:: Problem description ::
All entries must be returned precisely as they appear.

(Extracted page text data)
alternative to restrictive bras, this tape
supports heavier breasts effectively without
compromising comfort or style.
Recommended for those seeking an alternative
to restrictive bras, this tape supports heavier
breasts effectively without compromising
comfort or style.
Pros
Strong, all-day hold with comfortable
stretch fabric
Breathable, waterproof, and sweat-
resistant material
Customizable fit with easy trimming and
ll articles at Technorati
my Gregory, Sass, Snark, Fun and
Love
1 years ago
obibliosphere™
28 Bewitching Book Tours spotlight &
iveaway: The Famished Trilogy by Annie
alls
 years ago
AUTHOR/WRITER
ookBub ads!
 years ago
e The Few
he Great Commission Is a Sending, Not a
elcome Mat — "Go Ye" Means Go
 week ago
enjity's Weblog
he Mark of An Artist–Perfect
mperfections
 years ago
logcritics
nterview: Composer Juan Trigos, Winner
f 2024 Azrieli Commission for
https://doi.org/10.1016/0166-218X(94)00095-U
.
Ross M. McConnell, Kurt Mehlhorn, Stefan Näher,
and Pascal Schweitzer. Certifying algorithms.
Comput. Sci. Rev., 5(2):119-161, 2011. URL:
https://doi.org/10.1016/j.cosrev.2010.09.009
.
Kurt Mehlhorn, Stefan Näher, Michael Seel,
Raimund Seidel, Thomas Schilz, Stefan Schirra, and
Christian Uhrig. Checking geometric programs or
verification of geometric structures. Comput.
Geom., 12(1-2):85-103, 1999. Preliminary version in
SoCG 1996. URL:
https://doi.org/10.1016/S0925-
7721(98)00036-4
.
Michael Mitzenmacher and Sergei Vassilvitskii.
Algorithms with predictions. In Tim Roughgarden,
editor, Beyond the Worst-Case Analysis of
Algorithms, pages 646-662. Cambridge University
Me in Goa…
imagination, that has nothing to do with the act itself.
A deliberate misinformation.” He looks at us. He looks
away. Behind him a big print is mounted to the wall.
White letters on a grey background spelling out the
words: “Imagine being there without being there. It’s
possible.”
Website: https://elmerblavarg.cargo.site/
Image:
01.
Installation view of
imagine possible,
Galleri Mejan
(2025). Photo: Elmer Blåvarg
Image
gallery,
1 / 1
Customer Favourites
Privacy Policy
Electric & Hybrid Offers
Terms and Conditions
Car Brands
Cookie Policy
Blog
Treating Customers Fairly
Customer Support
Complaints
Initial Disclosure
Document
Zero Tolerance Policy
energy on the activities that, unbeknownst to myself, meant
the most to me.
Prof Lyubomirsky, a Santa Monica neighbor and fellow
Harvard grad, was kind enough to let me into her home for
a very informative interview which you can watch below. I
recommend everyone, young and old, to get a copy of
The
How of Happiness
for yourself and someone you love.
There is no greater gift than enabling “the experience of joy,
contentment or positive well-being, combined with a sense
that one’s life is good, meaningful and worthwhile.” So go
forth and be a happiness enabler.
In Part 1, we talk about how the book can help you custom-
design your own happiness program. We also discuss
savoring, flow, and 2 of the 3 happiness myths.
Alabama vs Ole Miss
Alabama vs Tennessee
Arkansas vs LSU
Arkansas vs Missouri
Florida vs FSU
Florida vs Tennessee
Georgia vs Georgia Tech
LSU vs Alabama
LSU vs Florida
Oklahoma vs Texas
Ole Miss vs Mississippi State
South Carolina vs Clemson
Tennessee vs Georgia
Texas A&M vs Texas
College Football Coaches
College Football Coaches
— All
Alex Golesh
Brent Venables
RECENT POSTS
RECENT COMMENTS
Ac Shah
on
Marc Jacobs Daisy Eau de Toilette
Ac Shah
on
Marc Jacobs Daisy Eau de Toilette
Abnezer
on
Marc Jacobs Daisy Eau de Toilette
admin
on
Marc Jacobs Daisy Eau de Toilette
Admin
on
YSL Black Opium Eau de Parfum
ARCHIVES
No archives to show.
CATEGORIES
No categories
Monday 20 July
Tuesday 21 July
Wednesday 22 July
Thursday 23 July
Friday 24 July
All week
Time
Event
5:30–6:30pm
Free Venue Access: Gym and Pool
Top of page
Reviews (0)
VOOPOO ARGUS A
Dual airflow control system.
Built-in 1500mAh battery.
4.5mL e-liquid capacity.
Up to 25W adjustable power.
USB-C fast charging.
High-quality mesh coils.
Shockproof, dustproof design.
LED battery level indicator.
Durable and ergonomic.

:: Exercise solution ::
alternative to restrictive bras, this tape
supports heavier breasts effectively without
compromising comfort or style.
Recommended for those seeking an alternative
to restrictive bras, this tape supports heavier
breasts effectively without compromising
comfort or style.
Pros
Strong, all-day hold with comfortable
stretch fabric
Breathable, waterproof, and sweat-
resistant material
Customizable fit with easy trimming and
ll articles at Technorati
my Gregory, Sass, Snark, Fun and
Love
1 years ago
obibliosphere™
28 Bewitching Book Tours spotlight &
iveaway: The Famished Trilogy by Annie
alls
 years ago
AUTHOR/WRITER
ookBub ads!
 years ago
e The Few
he Great Commission Is a Sending, Not a
elcome Mat — "Go Ye" Means Go
 week ago
enjity's Weblog
he Mark of An Artist–Perfect
mperfections
 years ago
logcritics
nterview: Composer Juan Trigos, Winner
f 2024 Azrieli Commission for
https://doi.org/10.1016/0166-218X(94)00095-U
.
Ross M. McConnell, Kurt Mehlhorn, Stefan Näher,
and Pascal Schweitzer. Certifying algorithms.
Comput. Sci. Rev., 5(2):119-161, 2011. URL:
https://doi.org/10.1016/j.cosrev.2010.09.009
.
Kurt Mehlhorn, Stefan Näher, Michael Seel,
Raimund Seidel, Thomas Schilz, Stefan Schirra, and
Christian Uhrig. Checking geometric programs or
verification of geometric structures. Comput.
Geom., 12(1-2):85-103, 1999. Preliminary version in
SoCG 1996. URL:
https://doi.org/10.1016/S0925-
7721(98)00036-4
.
Michael Mitzenmacher and Sergei Vassilvitskii.
Algorithms with predictions. In Tim Roughgarden,
editor, Beyond the Worst-Case Analysis of
Algorithms, pages 646-662. Cambridge University
Me in Goa…
imagination, that has nothing to do with the act itself.
A deliberate misinformation.” He looks at us. He looks
away. Behind him a big print is mounted to the wall.
White letters on a grey background spelling out the
words: “Imagine being there without being there. It’s
possible.”
Website: https://elmerblavarg.cargo.site/
Image:
01.
Installation view of
imagine possible,
Galleri Mejan
(2025). Photo: Elmer Blåvarg
Image
gallery,
1 / 1
Customer Favourites
Privacy Policy
Electric & Hybrid Offers
Terms and Conditions
Car Brands
Cookie Policy
Blog
Treating Customers Fairly
Customer Support
Complaints
Initial Disclosure
Document
Zero Tolerance Policy
energy on the activities that, unbeknownst to myself, meant
the most to me.
Prof Lyubomirsky, a Santa Monica neighbor and fellow
Harvard grad, was kind enough to let me into her home for
a very informative interview which you can watch below. I
recommend everyone, young and old, to get a copy of
The
How of Happiness
for yourself and someone you love.
There is no greater gift than enabling “the experience of joy,
contentment or positive well-being, combined with a sense
that one’s life is good, meaningful and worthwhile.” So go
forth and be a happiness enabler.
In Part 1, we talk about how the book can help you custom-
design your own happiness program. We also discuss
savoring, flow, and 2 of the 3 happiness myths.
Alabama vs Ole Miss
Alabama vs Tennessee
Arkansas vs LSU
Arkansas vs Missouri
Florida vs FSU
Florida vs Tennessee
Georgia vs Georgia Tech
LSU vs Alabama
LSU vs Florida
Oklahoma vs Texas
Ole Miss vs Mississippi State
South Carolina vs Clemson
Tennessee vs Georgia
Texas A&M vs Texas
College Football Coaches
College Football Coaches
— All
Alex Golesh
Brent Venables
RECENT POSTS
RECENT COMMENTS
Ac Shah
on
Marc Jacobs Daisy Eau de Toilette
Ac Shah
on
Marc Jacobs Daisy Eau de Toilette
Abnezer
on
Marc Jacobs Daisy Eau de Toilette
admin
on
Marc Jacobs Daisy Eau de Toilette
Admin
on
YSL Black Opium Eau de Parfum
ARCHIVES
No archives to show.
CATEGORIES
No categories
Monday 20 July
Tuesday 21 July
Wednesday 22 July
Thursday 23 July
Friday 24 July
All week
Time
Event
5:30–6:30pm
Free Venue Access: Gym and Pool
Top of page
Reviews (0)
VOOPOO ARGUS A
Dual airflow control system.
Built-in 1500mAh battery.
4.5mL e-liquid capacity.
Up to 25W adjustable power.
USB-C fast charging.
High-quality mesh coils.
Shockproof, dustproof design.
LED battery level indicator.
Durable and ergonomic.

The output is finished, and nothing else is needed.